Stres adalah respons fisiologis otak dan tubuh terhadap segala jenis tantangan atau tuntutan. Bagi wanita, hidup datang terbungkus dalam stres. Wanita kulit berwarna mendapatkan kotak berukuran super. Membayar ketidaksetaraan, rasisme, seksisme, segala bentuk diskriminasi gender, dan perilaku mikro-agresif berdasarkan bagaimana kita hadir di dunia menyebabkan stres. Jika dibiarkan, stres dapat menyebabkan kematian dini, penyakit jantung, tekanan darah tinggi, diabetes, depresi atau kecemasan, dan penyakit lainnya. Dan kemudian ada contoh saya: herpes zoster. Stres dapat menyebabkan herpes zoster, berapa pun usia Anda.

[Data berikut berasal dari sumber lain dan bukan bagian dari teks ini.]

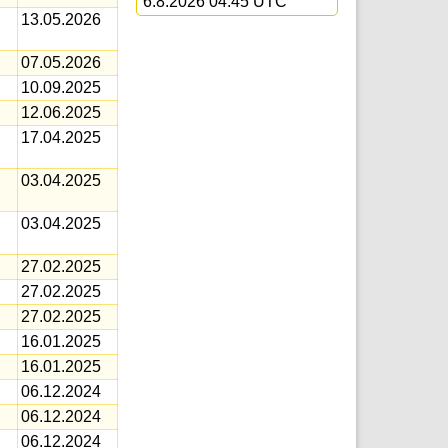
6.8.2026 04:45 UTC
13.05.2026
07.05.2026
10.09.2025
12.06.2025
17.04.2025
03.04.2025
03.04.2025
27.02.2025
27.02.2025
27.02.2025
16.01.2025
16.01.2025
06.12.2024
06.12.2024
06.12.2024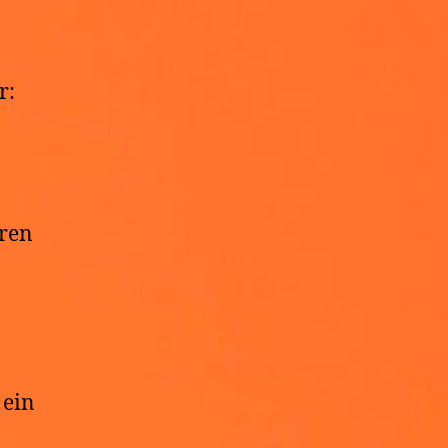
r:
uren
 ein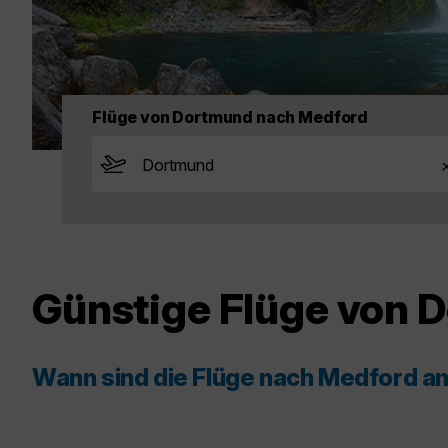
Flüge von Dortmund nach Medford
Günstige Flüge von 
Wann sind die Flüge nach Medford a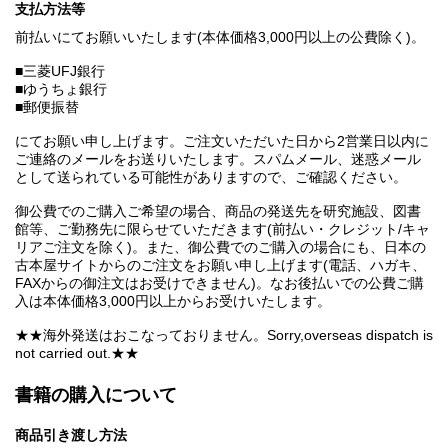
支払方法等
前払いにてお願いいたします(本体価格3,000円以上の公費除く)。
■三菱UFJ銀行
■ゆうちょ銀行
■郵便振替
にてお願い申し上げます。ご注文いただいた日から2営業日以内に
ご連絡のメールをお送りいたします。スパムメール、迷惑メール
として送られている可能性がありますので、ご確認ください。
御公費でのご購入ご希望の場合、商品の発送先を研究施設、図書
館等、ご勤務先に限らせていただきます(前払い・クレジット/キャ
リアご注文を除く)。また、御公費でのご購入の場合にも、日本の
古本屋サイトからのご注文をお願い申し上げます(電話、ハガキ、
FAXからの御注文はお受けできません)。なお後払いでの公費ご購
入は本体価格3,000円以上からお受けいたします。
★★海外発送はおこなっておりません。Sorry,overseas dispatch is
not carried out.★★
書籍の購入について
商品引き渡し方法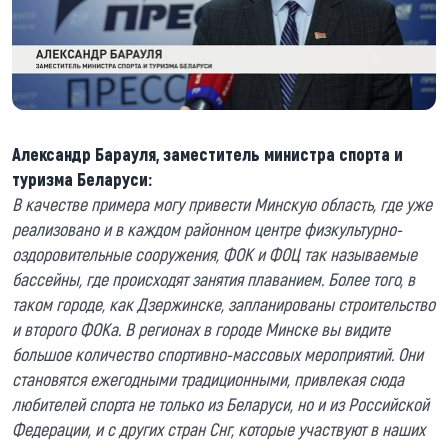
Александр Барауля, заместитель министра спорта и
туризма Беларуси:
В качестве примера могу привести Минскую область, где уже
реализовано и в каждом районном центре физкультурно-
оздоровительные сооружения, ФОК и ФОЦ так называемые
бассейны, где происходят занятия плаванием. Более того, в
таком городе, как Дзержинске, запланированы строительство
и второго ФОКа. В регионах в городе Минске вы видите
большое количество спортивно-массовых мероприятий. Они
становятся ежегодными традиционными, привлекая сюда
любителей спорта не только из Беларуси, но и из Российской
Федерации, и с других стран Снг, которые участвуют в наших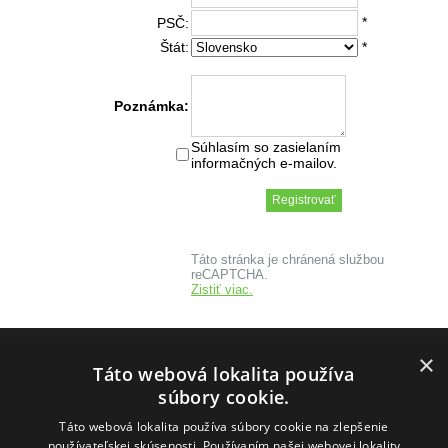
*
PSČ:
Štát:
*
Poznámka:
Súhlasím so zasielaním
informačných e-mailov.
Táto stránka je chránená službou
reCAPTCHA.
Zistiť viac.
×
INFO
Táto webová lokalita používa
AKO NAKUPOVAŤ
súbory cookie.
DODANIE TOVARU
Táto webová lokalita používa súbory cookie na zlepšenie
KONTAKT
používateľskej skúsenosti. Používaním našej webovej lokality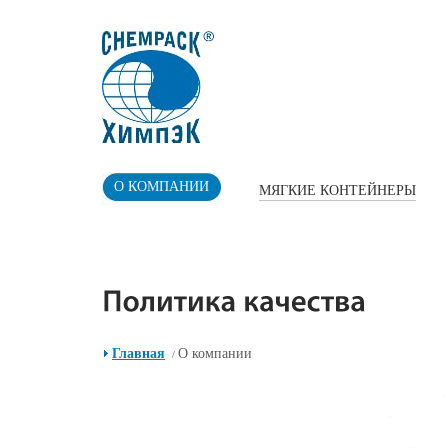
О КОМПАНИИ
МЯГКИЕ КОНТЕЙНЕРЫ
Главная
О компании
/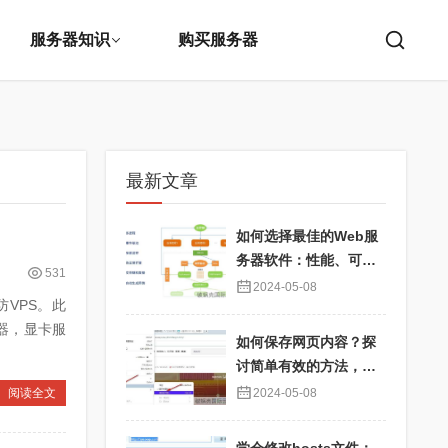
服务器知识
购买服务器
最新文章
如何选择最佳的Web服
务器软件：性能、可靠
531
性与用户体验优化
2024-05-08
防VPS。此
器，显卡服
如何保存网页内容？探
讨简单有效的方法，确
保信息永久可用
阅读全文
2024-05-08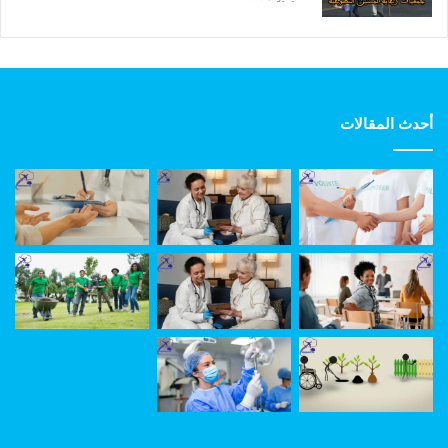
أحدث المقالات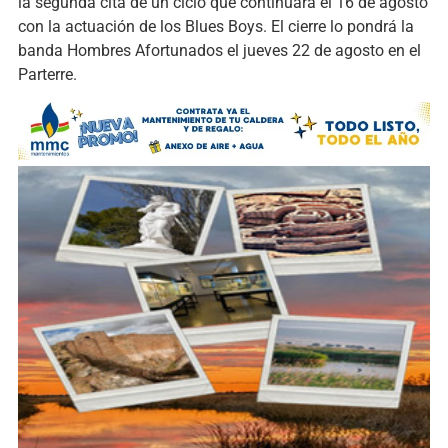
la segunda cita de un ciclo que continuará el 16 de agosto
con la actuación de los Blues Boys. El cierre lo pondrá la
banda Hombres Afortunados el jueves 22 de agosto en el
Parterre.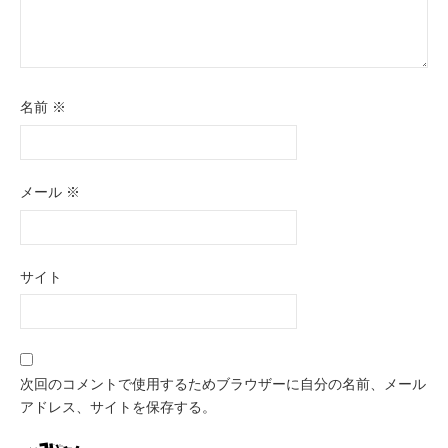
名前
※
メール
※
サイト
次回のコメントで使用するためブラウザーに自分の名前、メール
アドレス、サイトを保存する。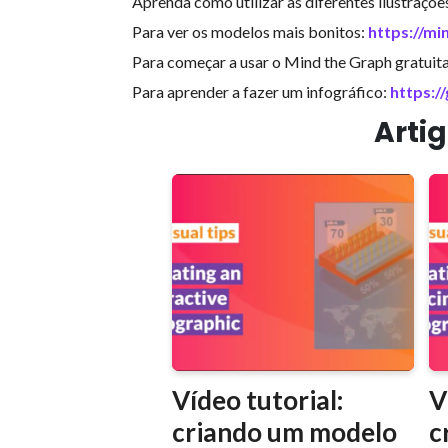
Aprenda como utilizar as diferentes ilustraçõe
Para ver os modelos mais bonitos:
https://m
Para começar a usar o Mind the Graph gratui
Para aprender a fazer um infográfico:
https:
Arti
Vídeo tutorial:
V
criando um modelo
c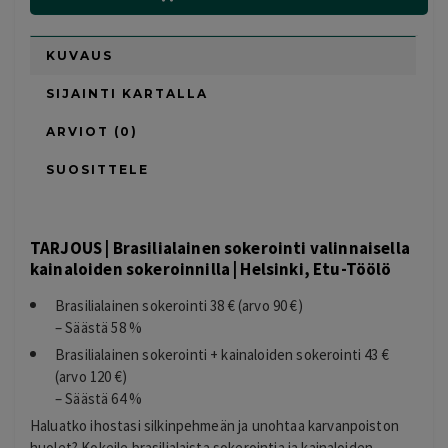
KUVAUS
SIJAINTI KARTALLA
ARVIOT (0)
SUOSITTELE
TARJOUS | Brasilialainen sokerointi valinnaisella
kainaloiden sokeroinnilla | Helsinki, Etu-Töölö
Brasilialainen sokerointi 38 € (arvo 90 €)
– Säästä 58 %
Brasilialainen sokerointi + kainaloiden sokerointi 43 €
(arvo 120 €)
– Säästä 64 %
Haluatko ihostasi silkinpehmeän ja unohtaa karvanpoiston
huolet? Kokeile brasilialaista sokerointia ja kainaloiden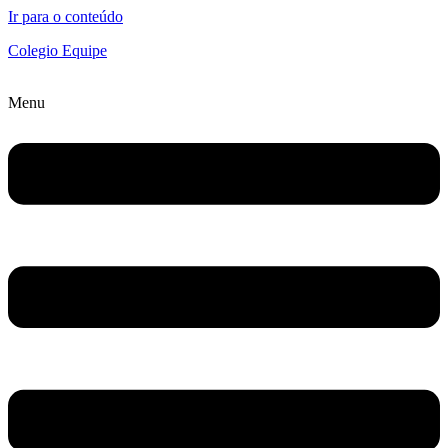
Ir para o conteúdo
Colegio Equipe
Menu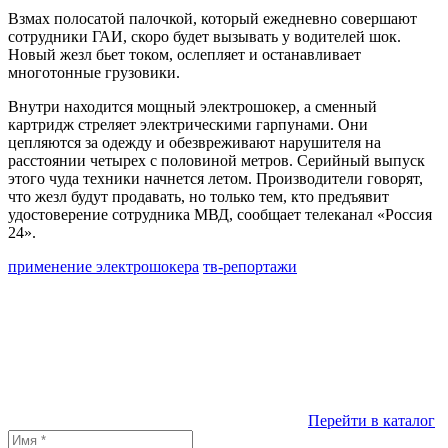
Взмах полосатой палочкой, который ежедневно совершают
сотрудники ГАИ, скоро будет вызывать у водителей шок.
Новый жезл бьет током, ослепляет и останавливает
многотонные грузовики.
Внутри находится мощный электрошокер, а сменный
картридж стреляет электрическими гарпунами. Они
цепляются за одежду и обезвреживают нарушителя на
расстоянии четырех с половиной метров. Серийный выпуск
этого чуда техники начнется летом. Производители говорят,
что жезл будут продавать, но только тем, кто предъявит
удостоверение сотрудника МВД, сообщает телеканал «Россия
24».
применение электрошокера
тв-репортажи
Перейти в каталог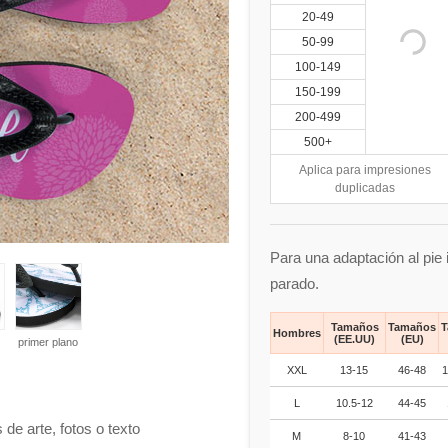
20-49
50-99
100-149
150-199
200-499
500+
Aplica para impresiones
duplicadas
Para una adaptación al pie
parado.
Tamaños
Tamaños
T
Hombres
(EE.UU)
(EU)
primer plano
XXL
13-15
46-48
1
L
10.5-12
44-45
 de arte, fotos o texto
M
8-10
41-43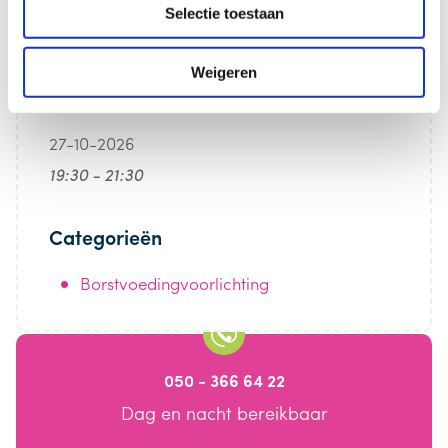
Selectie toestaan
Weigeren
Datum/Tijd
27-10-2026
19:30 - 21:30
Categorieën
Borstvoedingvoorlichting
050 - 366 64 22
Dag en nacht bereikbaar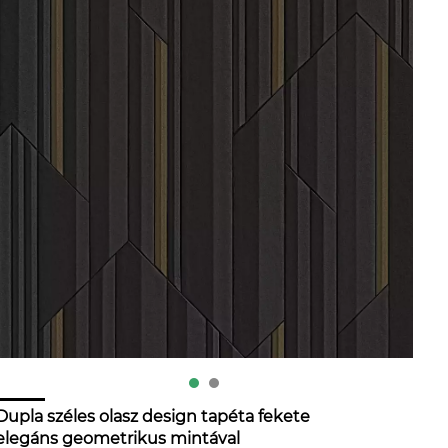
Dupla széles olasz design tapéta fekete
elegáns geometrikus mintával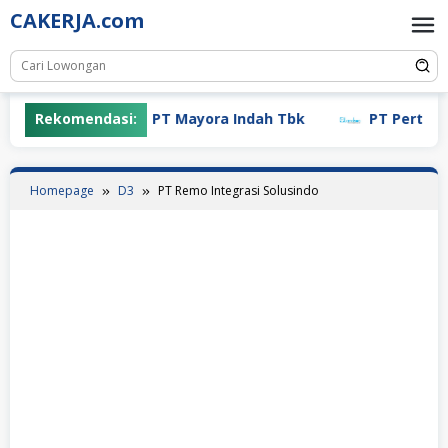
Skip
CAKERJA.com
to
content
Rekomendasi:
PT Mayora Indah Tbk
PT Pertiwi Ag
Homepage
D3
PT Remo Integrasi Solusindo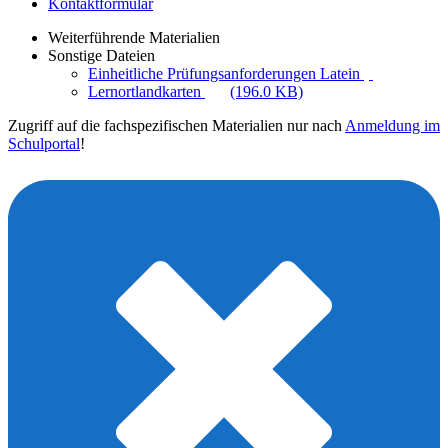
Kontaktformular
Weiterführende Materialien
Sonstige Dateien
Einheitliche Prüfungsanforderungen Latein
Lernortlandkarten
(196.0 KB)
Zugriff auf die fachspezifischen Materialien nur nach
Anmeldung im
Schulportal
!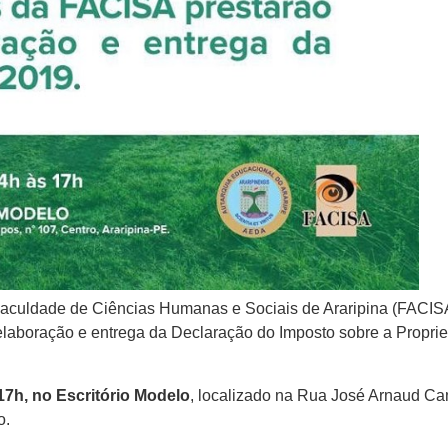
 Faculdade de Ciências Humanas e Sociais de Araripina (FACIS
elaboração e entrega da Declaração do Imposto sobre a Propri
17h, no Escritório Modelo
, localizado na Rua José Arnaud C
o.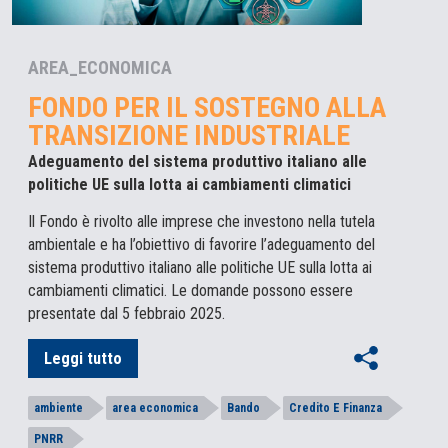
AREA_ECONOMICA
FONDO PER IL SOSTEGNO ALLA
TRANSIZIONE INDUSTRIALE
Adeguamento del sistema produttivo italiano alle
politiche UE sulla lotta ai cambiamenti climatici
Il Fondo è rivolto alle imprese che investono nella tutela
ambientale e ha l’obiettivo di favorire l’adeguamento del
sistema produttivo italiano alle politiche UE sulla lotta ai
cambiamenti climatici. Le domande possono essere
presentate dal 5 febbraio 2025.
Leggi tutto
ambiente
area economica
Bando
Credito E Finanza
PNRR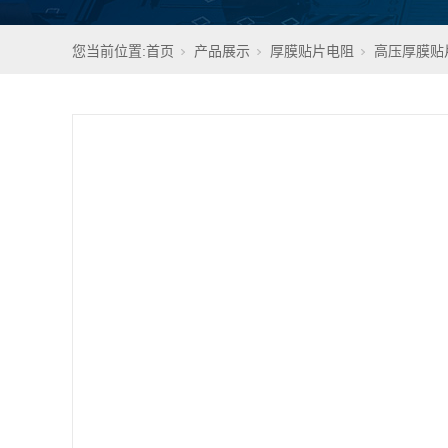
您当前位置:
首页
产品展示
厚膜贴片电阻
高压厚膜贴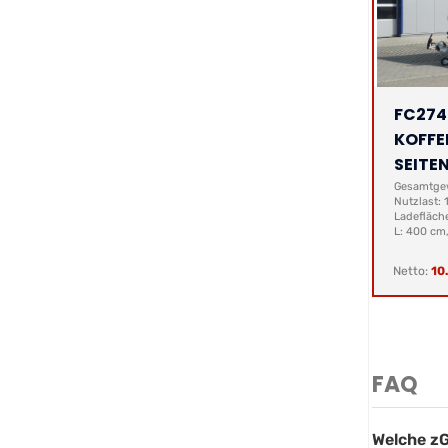
FC274
KOFFE
SEITE
Gesamtgew
Nutzlast:
Ladefläch
L: 400 cm
Netto:
10
FAQ
Welche zG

Sementara diagnosis yang dihasilkan seperti itu jauh lebih baik daripada kematian atau lainnya penyakit kronis yang berfungsi sebagai komorbiditas dengan COVID-19, itu masih sangat banyak diagnosis yang bisa dihindari. Namun ada sangat sedikit percakapan tentang hal itu.
Biarkan cerita saya berfungsi sebagai nyala api pada percakapan yang kita semua lakukan dengan pacar kita di obrolan grup dengan gelas anggur, gelas minuman keras cokelat, atau minuman putih. Stres tidak harus menjadi status quo kita, dan tekanan darah tinggi, penyakit jantung, atau bahkan herpes zoster tidak harus menjadi peringatan kita untuk memperlambat, menenangkan diri, mengendurkan bahu kita, dan bernapas.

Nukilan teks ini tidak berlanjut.